Among other things Pentecost is a powerful reminder that we cannot keep up with the Spirit of God. As we prepare to read through the powerful account of Acts 2 we would do well to keep in mind the subsequent recounting of the early church, especially the fact that God's Spirit continually outpaces the first believers in the kingdom's mission.

When we lose sight of this we think of the early church as a group which quickly figured it all out - right belief, right practice, perfect community - and then assume that we simply must return to that time period (somehow) and we too will have everything figured out. Therein lies one of the most glaring distinctions between the modern and ancient churches: while we so often believe that we have the Spirit in our comprehension, the first believers knew that it was impossible to properly understand (much less systematize) the holy Spirit of God. And so we are doing church in a much different context than it was ever intended to be.

Church leadership expert, Reggie McNeal, suggests that we must "change the scorecard" of how we understand and evaluate our church culture. He is right on this, for the taming of the Spirit in the contemporary expressions of church is the primary reason for the current failures of the church. One example of this may be found in the overly used "track record" for evaluating leaders within the church. The phrase indicates a search for some sort of measurable criteria by which one's ministry can be evaluated. In other words, this is a tracking of success within the field of ministry. And because such tracking needs to have "objective criteria" it doesn't take too long for it to be a Christianized evaluation of worldly triumph.
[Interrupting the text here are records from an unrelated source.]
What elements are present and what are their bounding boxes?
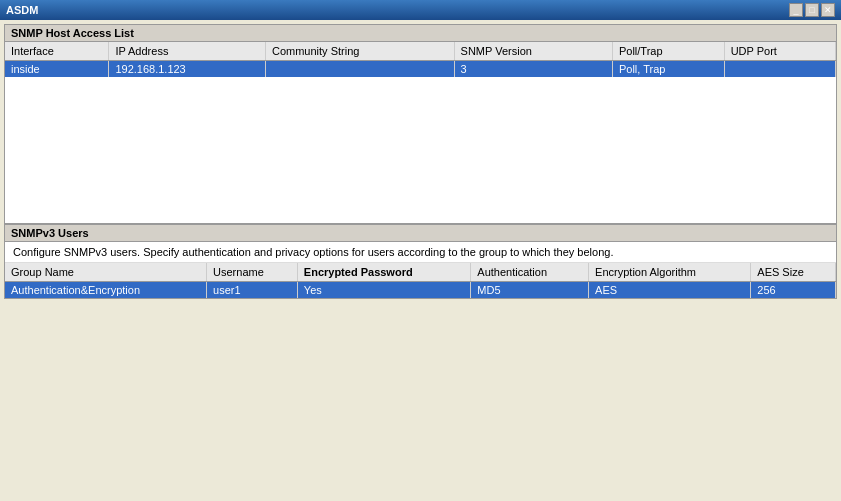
col-udp-port: UDP Port (724, 42, 835, 61)
col-encryption-algorithm: Encryption Algorithm (589, 263, 751, 282)
maximize-button[interactable]: □ (805, 3, 819, 17)
app-title: ASDM (6, 4, 38, 16)
window-controls: _ □ ✕ (789, 3, 835, 17)
col-authentication: Authentication (471, 263, 589, 282)
snmp-host-cell-2 (265, 61, 454, 78)
col-interface: Interface (5, 42, 109, 61)
snmpv3-cell-4: AES (589, 282, 751, 299)
snmpv3-header: SNMPv3 Users (5, 225, 836, 242)
col-ip-address: IP Address (109, 42, 266, 61)
snmp-host-panel: SNMP Host Access List Interface IP Addre… (4, 24, 837, 224)
col-aes-size: AES Size (751, 263, 836, 282)
snmpv3-table: Group Name Username Encrypted Password A… (5, 263, 836, 298)
snmp-host-cell-0: inside (5, 61, 109, 78)
main-content: SNMP Host Access List Interface IP Addre… (0, 20, 841, 501)
snmp-host-table-wrapper: Interface IP Address Community String SN… (5, 42, 836, 218)
snmp-host-cell-3: 3 (454, 61, 612, 78)
snmp-host-header-row: Interface IP Address Community String SN… (5, 42, 836, 61)
snmpv3-row[interactable]: Authentication&Encryptionuser1YesMD5AES2… (5, 282, 836, 299)
snmp-host-cell-4: Poll, Trap (612, 61, 724, 78)
snmpv3-cell-5: 256 (751, 282, 836, 299)
snmp-host-table: Interface IP Address Community String SN… (5, 42, 836, 77)
snmpv3-description: Configure SNMPv3 users. Specify authenti… (5, 242, 836, 263)
title-bar: ASDM _ □ ✕ (0, 0, 841, 20)
snmp-host-row[interactable]: inside192.168.1.1233Poll, Trap (5, 61, 836, 78)
close-button[interactable]: ✕ (821, 3, 835, 17)
col-group-name: Group Name (5, 263, 207, 282)
snmp-host-cell-1: 192.168.1.123 (109, 61, 266, 78)
minimize-button[interactable]: _ (789, 3, 803, 17)
snmpv3-section: SNMPv3 Users Configure SNMPv3 users. Spe… (4, 224, 837, 299)
snmpv3-table-wrapper: Group Name Username Encrypted Password A… (5, 263, 836, 298)
snmpv3-header-row: Group Name Username Encrypted Password A… (5, 263, 836, 282)
snmpv3-cell-0: Authentication&Encryption (5, 282, 207, 299)
col-poll-trap: Poll/Trap (612, 42, 724, 61)
col-username: Username (207, 263, 298, 282)
snmpv3-cell-2: Yes (297, 282, 470, 299)
col-encrypted-password: Encrypted Password (297, 263, 470, 282)
snmp-host-header: SNMP Host Access List (5, 25, 836, 42)
snmp-host-access-section: SNMP Host Access List Interface IP Addre… (4, 24, 837, 224)
snmpv3-cell-3: MD5 (471, 282, 589, 299)
col-snmp-version: SNMP Version (454, 42, 612, 61)
col-community-string: Community String (265, 42, 454, 61)
snmpv3-cell-1: user1 (207, 282, 298, 299)
snmp-host-cell-5 (724, 61, 835, 78)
If we are to believe that the Spirit of God is untamable and unstoppable, then we must accept that no single criteria can be used to evaluate the Spirit's activity. Spiritual gifts inventories can only go so far, numerical growth can only show so much, and churches that are run simply as business with an opening and closing prayer doesn't cut it. The real mission is the spark which is set off within the heart of an individual and community that fuels passion and gives purpose to the work of the kingdom of God.

And that will make us all begin to look like Jesus. Radical. Bold. Loved. Despised. Jesus.

It seems to me that this fruit is the only measurable presence of the Spirit, that we should have the love of Christ being poured out as Christ into all the world (with all the defining features of joy, peace, forbearance, kindness, goodness, faithfulness, gentleness and self-control). And in a quest to become Christ in the world we have no hope of catching up, though we are blessed to be able to run hard after him and spread his work around as we go.

So, among other things Pentecost is a powerful reminder that we cannot keep up with the Spirit of God. The book of Acts is a demonstrable reminder of that.

1 comment:

Bald Eagle said...

So many Christians live their lives wondering why the Spirit cannot keep up with them... let alone lead them. So many are too busy, too distracted, and too important to sit around waiting for the Spirit move.